I don’t like the word “shopping.” It reminds me of want ads to sell a 2003 Accord: “Call with best offer! Gently driven!”
That’s not what this is. I suspect the Bobcats are more likely to keep their pick than trade it because that’s usually what happens with such a high pick. But if they weren’t exploring their options, particularly in their current situation, then it would be both newsworthy and troubling.
The day after the lottery, after the New Orleans Hornets jumped over the Bobcats for the right to draft Anthony Davis, I wrote that they had to be creative to maximize the second pick, either in who they took or exploiting it as a commodity. A few days later Bobcats general manager Rich Cho said the following to me:
“As we whittle down the choices, there will be a couple of guys we really like. And there will be a lot of options: Trading back? Trading out?’’
I should hope so. And I’m confident they’ll listen with an open mind to whatever they hear. But the No. 2 pick won’t be traded for a suckling pig and three magic beans.
I’m intrigued by the idea that the Memphis Grizzlies might part with Rudy Gay, in part to manage their salary cap. Owner Michael Heisley said the Grizzlies aren’t looking to trade Gay “right now” but that’s less than a compelling denial.

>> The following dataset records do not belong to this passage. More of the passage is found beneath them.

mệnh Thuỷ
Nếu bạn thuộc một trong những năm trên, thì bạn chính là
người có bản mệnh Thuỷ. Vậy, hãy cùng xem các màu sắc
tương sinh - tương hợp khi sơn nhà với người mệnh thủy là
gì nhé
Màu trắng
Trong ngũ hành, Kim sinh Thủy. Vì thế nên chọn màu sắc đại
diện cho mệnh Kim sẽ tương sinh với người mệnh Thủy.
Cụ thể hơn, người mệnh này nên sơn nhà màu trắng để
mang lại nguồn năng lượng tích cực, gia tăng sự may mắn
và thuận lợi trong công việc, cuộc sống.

Under the new collective bargaining agreement, there will be opportunities for teams well below the cap (the Bobcats can create up to $21 million). That’s because teams over the luxury tax will be punished more harshly. But would the Bobcats take on the $50 million-plus Gay is still owed over the next three seasons?

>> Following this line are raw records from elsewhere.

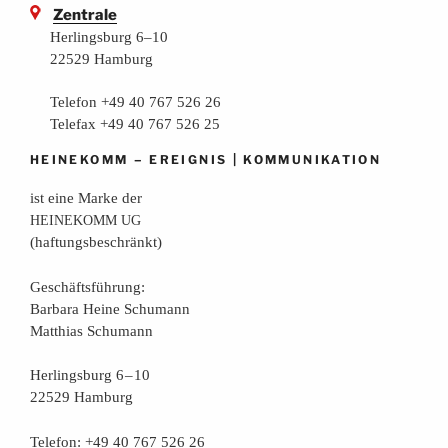
Zentrale
Herlingsburg 6–10
22529 Hamburg
Telefon +49 40 767 526 26
Telefax +49 40 767 526 25
–
|
HEINEKOMM
EREIGNIS
KOMMUNIKATION
ist eine Mar­ke der
HEINEKOMM
UG
(haf­tungs­be­schränkt)
Geschäfts­füh­rung:
Bar­ba­ra Hei­ne Schumann
Mat­thi­as Schumann
Her­lings­burg 6 – 10
22529 Hamburg
Tele­fon: +49 40 767 526 26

We’ll see. I’ll tell you this: Gay should have been the Bobcats’ pick in 2006 when they chose Adam Morrison. He’s more talented than any player in Bobcats history. On a team with a vista of needs, he’d be a start.
Cookie monster: Connecticut center Andre Drummond is a fascinating case. He has the ideal frame for an NBA big man and he sent every signal in his only college season for teams to beware.

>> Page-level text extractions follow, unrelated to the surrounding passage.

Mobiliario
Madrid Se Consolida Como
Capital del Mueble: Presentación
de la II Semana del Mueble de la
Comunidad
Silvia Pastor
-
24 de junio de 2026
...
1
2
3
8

He’s trying to dig out from that, and I cautiously liked what I saw from him at the draft combine.
Drummond lost 22 pounds from his playing weight at UConn. He attributes that to Spartan 6 a.m. workouts. Then I asked, “No, what did you cut out of your diet?”
“Sugary stuff, I love cookies,” Drummond explained, showing up with 7.5 percent body fat and 279 pounds over a 7-footer’s body.
Drummond looked disinterested and ineffectual in that one college season with the Huskies. But he explained the problem well Friday.
The Huskies were transitioning from the team that won the national championship to…what? Several key veterans slipped in and out of the lineup with injuries. Coach Jim Calhoun missed part of the season with a health issue. There was no continuity and that left a heralded freshman confused and struggling.
More interesting, I asked Drummond how much Connecticut having to sit out the 2013 postseason (for failing to reach NCAA academic standards) made his decision to turn pro. Not at all, Drummond said.
“I felt I need to compete with tougher players,” Drummond said. “I can learn a whole lot (from NBA big men). I can go ask them questions when I don’t know.”
I don’t know whether Drummond should be the No. 2 pick. But I believed him that he’s learning to apply himself.
Odd couple: Bold prediction concerning stars with local ties — I think North Carolina’s Harrison Barnes will join Duke’s Kyrie Irving on the perimeter for the Cleveland Cavaliers.
Despite the obvious rivalry angle, Irving and Barnes are close friends. Barnes hired Irving’s agent, Jeff Wechsler, who might be one of the classiest guys in a not-so-classy business.
The Cavs, with the No. 4 pick, need a wing scorer. Barnes needs a creative point guard who can find him when he’s open, because he’s deficient in creating his own shot. It’s such an obvious marriage, so something will probably screw up a good story.